Figure 72. Seismic and infrasound signals indicated increased explosive and pyroclastic flow activity at Sangay on 7-8 June 2020. Left: SAGA station (seismic component) of 7 and 8 June. The signals correspond to explosions without VT or tremor signals, suggesting the rise of a new magma pulse. Right: SAGA station infrasound sensor log from 8 June. The sharp explosion signals are followed a few minutes later (examples highlighted in red) by emergent signals of longer duration, possibly associated with the descent of pyroclastic material in the SE flank ravine. Courtesy if IG-EPN (Informe Especial del Volcán Sangay - 2020 - N°3, “Actualización de la actividad eruptiva”, Quito, 12 de junio del 2020).

On the evening of 8 June ashfall was reported in the parish of Cebadas and in the Alausí Canton to the W and SW of Sangay. There were several reports of gas and ash emissions to 1,770 m above the summit the next morning on 9 June, followed by reports of ashfall in the provinces of Guayas, Santa Elena, Los Ríos, Morona Santiago, and Chimborazo. Ashfall continued in the afternoon and was reported in Alausí, Chunchi, Guamote, and Chillanes. That night, which was clear, the webcam captured images of pyroclastic flows down the SE-flank ravine; IG attributed the increase in activity to the collapse of one or more lava fronts. On the evening of 10 June additional ashfall was reported in the towns of Alausí, Chunchi, and Guamote (figure 73); satellite imagery indicated an ash plume drifting W and incandescence from pyroclastic flows in the SE-flank ravine the same day (figure 74).

Figure 73. Ashfall from Sangay was reported in Alausí (top left), Chunchi (top right) and Guamote (bottom) on 10 June 2020. Courtesy of IG-EPN (#IGAlInstante Informativo VOLCÁN SANGAY No. 049, MIÉRCOLES, 10 JUNIO 2020).
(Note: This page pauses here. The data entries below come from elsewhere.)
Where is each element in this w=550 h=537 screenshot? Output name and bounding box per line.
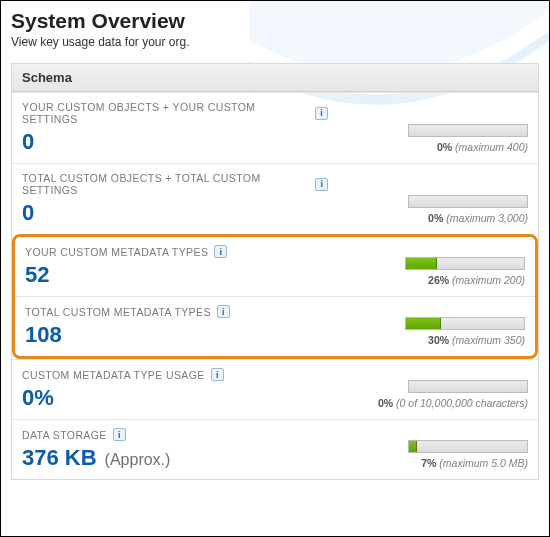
row-value: 108 — [25, 324, 230, 346]
row-label: TOTAL CUSTOM OBJECTS + TOTAL CUSTOM SETT… — [22, 172, 309, 196]
info-icon[interactable]: i — [113, 428, 126, 441]
row-label: DATA STORAGE — [22, 429, 107, 441]
row-caption: 0%(maximum 400) — [437, 141, 528, 153]
info-icon[interactable]: i — [315, 107, 328, 120]
usage-bar-fill — [409, 441, 417, 452]
panel-header: Schema — [12, 64, 538, 92]
row-caption: 30%(maximum 350) — [428, 334, 525, 346]
usage-bar-fill — [406, 318, 441, 329]
info-icon[interactable]: i — [217, 305, 230, 318]
row-caption: 7%(maximum 5.0 MB) — [421, 457, 528, 469]
usage-row: TOTAL CUSTOM OBJECTS + TOTAL CUSTOM SETT… — [12, 163, 538, 234]
row-value: 376 KB (Approx.) — [22, 447, 170, 469]
info-icon[interactable]: i — [315, 178, 328, 191]
usage-bar-fill — [406, 258, 437, 269]
page-subtitle: View key usage data for your org. — [11, 35, 539, 49]
usage-row: DATA STORAGE i 376 KB (Approx.) 7%(maxim… — [12, 419, 538, 479]
usage-bar — [408, 124, 528, 137]
row-value: 0 — [22, 131, 328, 153]
row-label: TOTAL CUSTOM METADATA TYPES — [25, 306, 211, 318]
row-caption: 26%(maximum 200) — [428, 274, 525, 286]
usage-row: CUSTOM METADATA TYPE USAGE i 0% 0%(0 of … — [12, 359, 538, 419]
row-value: 0 — [22, 202, 328, 224]
info-icon[interactable]: i — [211, 368, 224, 381]
usage-bar — [408, 380, 528, 393]
info-icon[interactable]: i — [214, 245, 227, 258]
usage-bar — [408, 440, 528, 453]
page-title: System Overview — [11, 9, 539, 33]
usage-bar — [405, 317, 525, 330]
usage-row: YOUR CUSTOM OBJECTS + YOUR CUSTOM SETTIN… — [12, 92, 538, 163]
row-caption: 0%(0 of 10,000,000 characters) — [378, 397, 528, 409]
highlight-box: YOUR CUSTOM METADATA TYPES i 52 26%(maxi… — [12, 234, 538, 359]
row-label: YOUR CUSTOM METADATA TYPES — [25, 246, 208, 258]
usage-row: YOUR CUSTOM METADATA TYPES i 52 26%(maxi… — [15, 237, 535, 296]
usage-bar — [405, 257, 525, 270]
row-label: CUSTOM METADATA TYPE USAGE — [22, 369, 205, 381]
usage-row: TOTAL CUSTOM METADATA TYPES i 108 30%(ma… — [15, 296, 535, 356]
row-label: YOUR CUSTOM OBJECTS + YOUR CUSTOM SETTIN… — [22, 101, 309, 125]
row-value: 52 — [25, 264, 227, 286]
row-caption: 0%(maximum 3,000) — [428, 212, 528, 224]
schema-panel: Schema YOUR CUSTOM OBJECTS + YOUR CUSTOM… — [11, 63, 539, 480]
usage-bar — [408, 195, 528, 208]
row-value: 0% — [22, 387, 224, 409]
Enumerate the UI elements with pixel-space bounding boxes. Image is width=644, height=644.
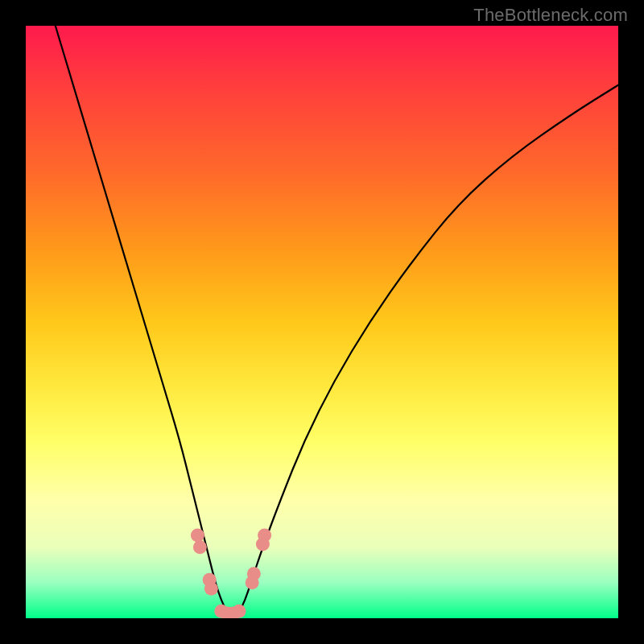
highlight-beads — [191, 528, 271, 618]
bead-marker — [191, 528, 204, 542]
bead-marker — [258, 528, 271, 542]
bead-marker — [232, 605, 246, 618]
watermark-text: TheBottleneck.com — [473, 5, 628, 26]
bead-marker — [247, 567, 261, 580]
curve-layer — [26, 26, 618, 618]
plot-area — [26, 26, 618, 618]
bead-marker — [204, 582, 218, 596]
chart-frame: TheBottleneck.com — [0, 0, 644, 644]
bead-marker — [193, 540, 207, 554]
bottleneck-curve — [56, 26, 618, 617]
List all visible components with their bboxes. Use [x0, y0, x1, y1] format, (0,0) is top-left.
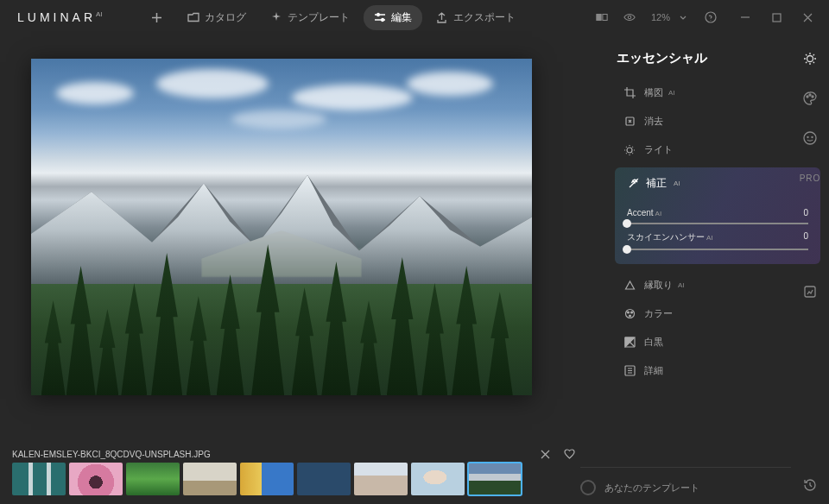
thumbnail[interactable] [468, 463, 522, 495]
folder-icon [187, 11, 199, 23]
svg-point-17 [807, 56, 813, 62]
magic-icon [627, 178, 639, 190]
tool-structure-label: 縁取り [644, 279, 673, 292]
crop-icon [623, 87, 636, 99]
category-pro-label[interactable]: PRO [801, 169, 819, 186]
thumbnail[interactable] [240, 463, 294, 495]
nav-catalog-label: カタログ [205, 10, 246, 25]
tool-blackwhite[interactable]: 白黒 [615, 328, 824, 356]
export-icon [436, 11, 448, 23]
category-essentials-icon[interactable] [801, 50, 819, 67]
svg-point-13 [630, 312, 632, 313]
nav-export[interactable]: エクスポート [426, 5, 526, 30]
svg-point-5 [706, 12, 716, 22]
reject-icon[interactable] [541, 450, 550, 459]
preview-icon[interactable] [623, 11, 636, 23]
zoom-value[interactable]: 12% [651, 12, 670, 22]
nav-export-label: エクスポート [453, 10, 516, 25]
svg-point-12 [627, 312, 629, 313]
add-button[interactable] [141, 6, 174, 28]
image-canvas[interactable] [31, 59, 532, 395]
tool-light-label: ライト [644, 143, 673, 156]
svg-rect-6 [773, 14, 781, 22]
close-icon[interactable] [801, 11, 813, 23]
svg-rect-2 [597, 15, 601, 21]
thumbnail[interactable] [69, 463, 123, 495]
history-icon[interactable] [801, 476, 819, 494]
svg-point-22 [807, 137, 808, 138]
favorite-icon[interactable] [564, 449, 575, 459]
compare-icon[interactable] [596, 11, 608, 23]
thumbnail[interactable] [183, 463, 237, 495]
template-footer[interactable]: あなたのテンプレート [580, 467, 791, 495]
details-icon [623, 365, 636, 377]
svg-point-0 [377, 14, 379, 16]
category-portrait-icon[interactable] [801, 129, 819, 147]
svg-point-23 [812, 137, 813, 138]
slider-sky-label: スカイエンハンサー [627, 232, 705, 242]
maximize-icon[interactable] [770, 11, 782, 23]
tool-composition-label: 構図 [644, 86, 663, 99]
tool-details-label: 詳細 [644, 364, 663, 377]
slider-accent-label: Accent [627, 208, 654, 217]
thumbnail[interactable] [12, 463, 66, 495]
chevron-down-icon[interactable] [677, 11, 689, 23]
thumbnail[interactable] [126, 463, 180, 495]
tool-enhance-label: 補正 [646, 176, 667, 191]
color-icon [623, 308, 636, 320]
nav-catalog[interactable]: カタログ [177, 5, 256, 30]
svg-point-14 [629, 315, 630, 317]
filename-label: KALEN-EMSLEY-BKCI_8QCDVQ-UNSPLASH.JPG [12, 450, 211, 459]
nav-edit-label: 編集 [391, 10, 412, 25]
canvas-forest [31, 234, 532, 395]
sparkle-icon [270, 11, 282, 23]
plus-icon [151, 11, 163, 23]
svg-point-1 [381, 19, 383, 22]
svg-point-10 [627, 148, 632, 153]
svg-point-21 [804, 132, 816, 144]
template-footer-label: あなたのテンプレート [604, 482, 699, 495]
svg-rect-24 [805, 287, 815, 297]
minimize-icon[interactable] [739, 11, 751, 23]
thumbnail[interactable] [297, 463, 351, 495]
nav-templates[interactable]: テンプレート [260, 5, 360, 30]
help-icon[interactable] [705, 11, 717, 23]
template-ring-icon [580, 480, 596, 495]
slider-sky[interactable] [627, 249, 808, 250]
erase-icon [623, 116, 636, 128]
tool-blackwhite-label: 白黒 [644, 336, 663, 349]
svg-point-19 [809, 94, 811, 96]
contrast-icon [623, 337, 636, 349]
triangle-icon [623, 280, 636, 292]
category-creative-icon[interactable] [801, 90, 819, 107]
thumbnail[interactable] [354, 463, 408, 495]
nav-edit[interactable]: 編集 [364, 5, 422, 30]
app-logo: LUMINARAI [7, 10, 123, 24]
tool-erase-label: 消去 [644, 115, 663, 128]
svg-point-18 [807, 96, 808, 98]
tool-color-label: カラー [644, 307, 673, 320]
thumbnail[interactable] [411, 463, 465, 495]
layers-icon[interactable] [801, 283, 819, 300]
slider-sky-thumb[interactable] [623, 245, 631, 254]
tool-details[interactable]: 詳細 [615, 356, 824, 385]
slider-accent-thumb[interactable] [623, 219, 631, 228]
slider-accent[interactable] [627, 223, 808, 224]
svg-point-4 [628, 16, 631, 19]
tool-enhance-expanded: 補正 AI AccentAI 0 スカイエンハンサーAI 0 [615, 167, 820, 264]
nav-templates-label: テンプレート [288, 10, 350, 25]
svg-rect-3 [603, 15, 607, 21]
sun-icon [623, 144, 636, 156]
tool-color[interactable]: カラー [615, 299, 824, 328]
sliders-icon [374, 11, 386, 23]
svg-point-20 [812, 96, 813, 98]
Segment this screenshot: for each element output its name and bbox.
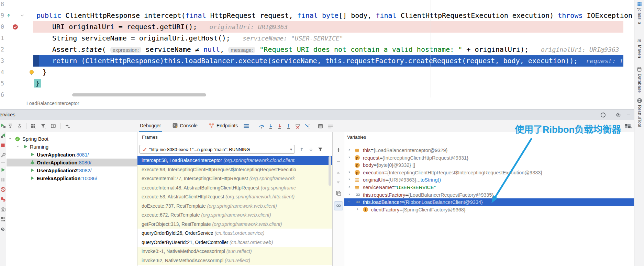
stop-icon[interactable] <box>0 143 5 148</box>
wrench-icon[interactable] <box>0 152 6 158</box>
code-text[interactable]: URI originalUri = request.getURI(); orig… <box>52 21 288 33</box>
chevron-right-icon[interactable] <box>348 176 352 184</box>
down-arrow-icon[interactable] <box>308 147 314 152</box>
editor-horizontal-scrollbar[interactable] <box>0 93 634 97</box>
stack-frame-row[interactable]: executeInternal:48, AbstractBufferingCli… <box>137 183 332 193</box>
layout-icon[interactable] <box>0 217 6 222</box>
group-by-icon[interactable] <box>30 123 36 129</box>
chevron-right-icon[interactable] <box>348 154 352 162</box>
chevron-down-icon[interactable] <box>348 198 352 206</box>
evaluate-icon[interactable] <box>318 123 323 129</box>
tool-stripe-database[interactable]: Database <box>634 67 644 93</box>
variable-row[interactable]: prequest = {InterceptingClientHttpReques… <box>344 154 634 162</box>
tool-stripe-restfultool[interactable]: RestfulTool <box>634 98 644 127</box>
tostring-link[interactable]: toString() <box>420 177 441 183</box>
mute-breakpoints-icon[interactable] <box>0 187 6 192</box>
tool-stripe-maven[interactable]: mMaven <box>634 37 644 58</box>
stack-frame-row[interactable]: invoke:62, NativeMethodAccessorImpl (sun… <box>137 256 332 265</box>
stack-frame-row[interactable]: executeInternal:77, InterceptingClientHt… <box>137 174 332 183</box>
remove-watch-icon[interactable] <box>333 159 344 164</box>
gear-icon[interactable] <box>615 112 621 118</box>
code-text[interactable]: return (ClientHttpResponse)this.loadBala… <box>52 55 623 67</box>
code-line-row[interactable]: 3return (ClientHttpResponse)this.loadBal… <box>0 55 623 67</box>
code-text[interactable]: String serviceName = originalUri.getHost… <box>52 33 343 44</box>
minimize-icon[interactable] <box>626 112 631 118</box>
run-to-cursor-icon[interactable] <box>304 123 310 129</box>
code-line-row[interactable]: 2Assert.state( expression: serviceName ≠… <box>0 44 623 55</box>
variable-row[interactable]: fclientFactory = {SpringClientFactory@93… <box>344 206 634 213</box>
stack-frame-row[interactable]: queryOrderById:26, OrderService (cn.itca… <box>137 229 332 238</box>
step-over-icon[interactable] <box>258 123 265 129</box>
move-down-icon[interactable] <box>333 180 344 185</box>
variable-row[interactable]: pbody = {byte[0]@9332} [] <box>344 161 634 169</box>
code-line-row[interactable]: 0URI originalUri = request.getURI(); ori… <box>0 21 623 33</box>
code-editor[interactable]: 89public ClientHttpResponse intercept(fi… <box>0 0 634 97</box>
chevron-right-icon[interactable] <box>356 206 360 213</box>
show-watches-button[interactable] <box>333 201 344 210</box>
code-line-row[interactable]: 8 <box>0 0 623 10</box>
chevron-down-icon[interactable] <box>16 143 20 151</box>
resume-icon[interactable] <box>0 167 6 173</box>
tab-console[interactable]: Console <box>171 120 198 131</box>
variable-row[interactable]: this = {LoadBalancerInterceptor@9329} <box>344 147 634 154</box>
service-row[interactable]: EurekaApplication :10086/ <box>7 174 137 182</box>
code-line-row[interactable]: 9public ClientHttpResponse intercept(fin… <box>0 10 623 21</box>
view-breakpoints-icon[interactable] <box>0 197 6 202</box>
code-text[interactable]: } <box>43 67 47 78</box>
variable-row[interactable]: serviceName = "USER-SERVICE" <box>344 184 634 191</box>
layout-lines-icon[interactable] <box>327 123 334 129</box>
stack-frame-row[interactable]: execute:93, InterceptingClientHttpReques… <box>137 165 332 174</box>
breadcrumb[interactable]: LoadBalancerInterceptor <box>26 98 79 109</box>
tool-stripe-jclasslib[interactable]: jclasslib <box>634 2 644 24</box>
settings-gear-icon[interactable] <box>0 227 6 232</box>
service-row[interactable]: UserApplication :8081/ <box>7 151 137 159</box>
code-line-row[interactable]: 5} <box>0 78 623 89</box>
duplicate-icon[interactable] <box>333 190 344 196</box>
variable-row[interactable]: pexecution = {InterceptingClientHttpRequ… <box>344 169 634 176</box>
code-text[interactable]: Assert.state( expression: serviceName ≠ … <box>52 44 619 56</box>
add-icon[interactable] <box>64 123 70 129</box>
filter-icon[interactable] <box>40 123 46 129</box>
rerun-debug-icon[interactable] <box>0 133 6 138</box>
move-up-icon[interactable] <box>333 171 344 175</box>
tab-endpoints[interactable]: Endpoints <box>208 120 238 131</box>
add-watch-icon[interactable] <box>333 147 344 153</box>
chevron-right-icon[interactable] <box>348 184 352 191</box>
variable-row[interactable]: originalUri = {URI@9363} ... toString() <box>344 176 634 184</box>
code-text[interactable]: } <box>34 78 41 89</box>
chevron-down-icon[interactable] <box>9 135 13 143</box>
filter-funnel-icon[interactable] <box>318 147 323 152</box>
up-arrow-icon[interactable] <box>299 147 304 152</box>
service-row[interactable]: OrderApplication :8080/ <box>7 159 137 166</box>
code-line-row[interactable]: 1String serviceName = originalUri.getHos… <box>0 33 623 44</box>
camera-icon[interactable] <box>0 207 6 212</box>
variable-row[interactable]: this.loadBalancer = {RibbonLoadBalancerC… <box>344 198 634 206</box>
restore-layout-icon[interactable] <box>624 123 632 129</box>
drop-frame-icon[interactable] <box>295 123 301 129</box>
tab-debugger[interactable]: Debugger <box>139 120 162 132</box>
code-text[interactable]: public ClientHttpResponse intercept(fina… <box>36 10 632 21</box>
chevron-right-icon[interactable] <box>348 191 352 199</box>
force-step-into-icon[interactable] <box>277 123 282 129</box>
stack-frame-row[interactable]: execute:53, AbstractClientHttpRequest (o… <box>137 192 332 201</box>
target-icon[interactable] <box>600 112 606 118</box>
step-out-icon[interactable] <box>286 123 291 129</box>
code-line-row[interactable]: 4} <box>0 67 623 78</box>
add-frame-icon[interactable] <box>50 123 56 129</box>
more-tabs-icon[interactable] <box>243 123 249 129</box>
scrollbar-thumb[interactable] <box>72 93 206 96</box>
stack-frame-row[interactable]: execute:672, RestTemplate (org.springfra… <box>137 210 332 220</box>
chevron-right-icon[interactable] <box>348 169 352 176</box>
stack-frame-row[interactable]: invoke0:-1, NativeMethodAccessorImpl (su… <box>137 247 332 256</box>
stack-frame-row[interactable]: intercept:58, LoadBalancerInterceptor (o… <box>137 156 332 165</box>
thread-dropdown[interactable]: "http-nio-8080-exec-1"...n group "main":… <box>139 145 295 154</box>
rerun-icon[interactable] <box>0 123 6 128</box>
stack-frame-row[interactable]: doExecute:737, RestTemplate (org.springf… <box>137 201 332 211</box>
stack-frame-row[interactable]: queryOrderByUserId:21, OrderController (… <box>137 238 332 247</box>
chevron-right-icon[interactable] <box>348 147 352 154</box>
frames-scrollbar[interactable] <box>329 156 331 186</box>
variable-row[interactable]: this.requestFactory = {LoadBalancerReque… <box>344 191 634 199</box>
stack-frame-row[interactable]: getForObject:313, RestTemplate (org.spri… <box>137 220 332 229</box>
pause-icon[interactable] <box>0 177 5 182</box>
collapse-all-icon[interactable] <box>17 123 22 129</box>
Figure 74. Incandescent pyroclastic flows (left) and ash plumes that drifted W (right) were recorded on 10 June 2020 at Sangay in Sentinel-2 satellite imagery. Courtesy of Sentinel Hub Playground.

Ashfall continued on 11 June and was reported in Guayaquil, Guamote, Chunchi, Riobamba, Guaranda, Chimbo, Echandía, and Chillanes. The highest ash plume of the report period rose to 2,800 m above the summit that day and drifted SW. That evening the SNGRE (Servicio Nacional de Gestion de Riesgos y Emergencias) reported ash fall in the Alausí canton. IG noted the increase in intensity of activity and reported that the ash plume of 11 June drifted more than 600 km W (figure 75). Ash emissions on 12 and 13 June drifted SW and NW and resulted in ashfall in the provinces of Chimborazo, Cotopaxi, Tungurahua, and Bolívar. On 14 June, the accumulation of ash interfered with the transmission of information from the seismic station. Lahars were reported each day during 15-17 and 19-21 June. Trace amounts of ashfall were reported in Macas to the SE on 25 June.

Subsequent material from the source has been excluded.